● Task brief: From the records below, return every line containing the word "Neueste".

--- START ---

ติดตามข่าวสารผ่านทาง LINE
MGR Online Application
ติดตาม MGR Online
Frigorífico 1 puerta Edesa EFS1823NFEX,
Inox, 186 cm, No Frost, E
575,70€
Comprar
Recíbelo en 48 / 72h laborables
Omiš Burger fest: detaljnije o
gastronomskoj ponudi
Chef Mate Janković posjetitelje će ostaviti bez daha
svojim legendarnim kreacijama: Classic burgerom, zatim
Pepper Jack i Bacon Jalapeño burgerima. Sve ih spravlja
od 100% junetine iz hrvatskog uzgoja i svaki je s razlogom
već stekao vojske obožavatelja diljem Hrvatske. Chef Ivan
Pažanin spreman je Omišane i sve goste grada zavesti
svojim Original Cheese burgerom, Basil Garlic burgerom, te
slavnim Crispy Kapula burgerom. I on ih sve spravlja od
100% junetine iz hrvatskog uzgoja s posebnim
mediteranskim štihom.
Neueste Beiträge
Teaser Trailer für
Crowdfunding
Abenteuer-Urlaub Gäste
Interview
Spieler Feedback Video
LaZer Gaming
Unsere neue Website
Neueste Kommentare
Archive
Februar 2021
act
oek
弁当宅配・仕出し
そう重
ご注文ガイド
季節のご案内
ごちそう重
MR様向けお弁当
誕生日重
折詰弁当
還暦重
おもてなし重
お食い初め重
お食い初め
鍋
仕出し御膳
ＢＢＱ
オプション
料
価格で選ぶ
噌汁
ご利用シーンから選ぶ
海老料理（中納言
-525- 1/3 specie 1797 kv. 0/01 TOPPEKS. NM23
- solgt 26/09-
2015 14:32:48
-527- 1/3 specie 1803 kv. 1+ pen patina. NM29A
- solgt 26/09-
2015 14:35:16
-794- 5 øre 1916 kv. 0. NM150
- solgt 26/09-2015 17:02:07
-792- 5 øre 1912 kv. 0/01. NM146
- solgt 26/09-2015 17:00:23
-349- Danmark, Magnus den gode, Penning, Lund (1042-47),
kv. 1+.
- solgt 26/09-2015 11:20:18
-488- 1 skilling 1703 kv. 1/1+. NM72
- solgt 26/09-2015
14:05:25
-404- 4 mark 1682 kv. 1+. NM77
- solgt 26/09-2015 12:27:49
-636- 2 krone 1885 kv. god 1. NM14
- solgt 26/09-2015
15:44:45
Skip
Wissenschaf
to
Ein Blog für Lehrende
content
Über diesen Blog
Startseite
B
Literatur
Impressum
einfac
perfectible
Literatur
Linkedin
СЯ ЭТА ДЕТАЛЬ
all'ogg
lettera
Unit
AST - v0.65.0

--- END ---
--- START ---

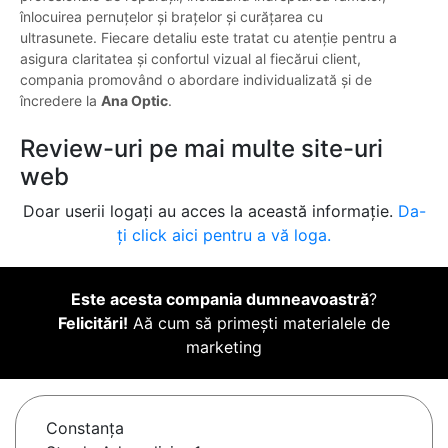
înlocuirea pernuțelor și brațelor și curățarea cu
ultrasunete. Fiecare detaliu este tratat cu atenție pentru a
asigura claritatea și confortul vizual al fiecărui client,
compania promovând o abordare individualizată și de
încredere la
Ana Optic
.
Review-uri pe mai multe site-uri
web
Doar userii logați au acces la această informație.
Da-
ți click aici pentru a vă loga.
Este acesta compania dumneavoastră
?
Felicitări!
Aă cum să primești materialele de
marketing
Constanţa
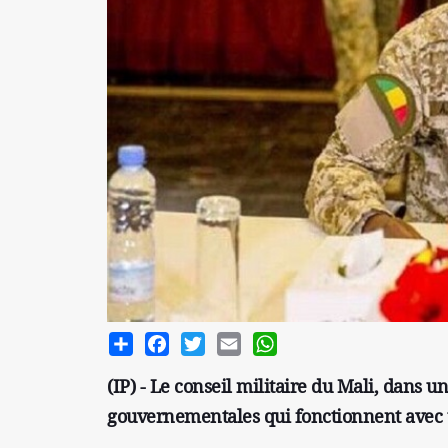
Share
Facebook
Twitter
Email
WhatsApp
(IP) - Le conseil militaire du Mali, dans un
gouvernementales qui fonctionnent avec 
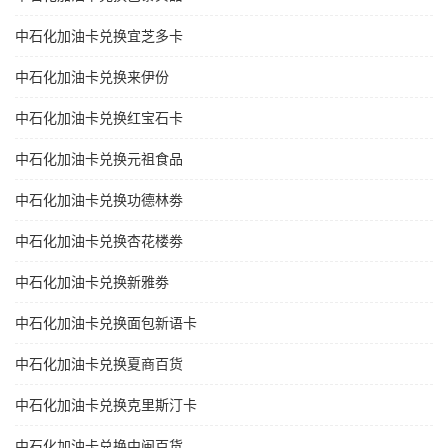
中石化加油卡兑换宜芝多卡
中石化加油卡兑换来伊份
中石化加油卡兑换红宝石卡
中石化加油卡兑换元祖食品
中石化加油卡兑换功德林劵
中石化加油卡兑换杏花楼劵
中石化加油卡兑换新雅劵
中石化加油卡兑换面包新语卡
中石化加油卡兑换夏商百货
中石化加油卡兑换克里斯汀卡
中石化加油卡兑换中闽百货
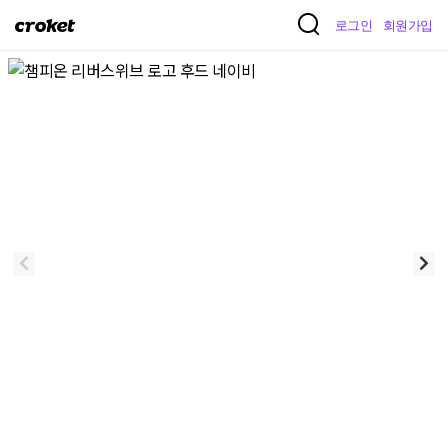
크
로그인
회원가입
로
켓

--- END ---

● Answer area:
Neueste Beiträge
Neueste Kommentare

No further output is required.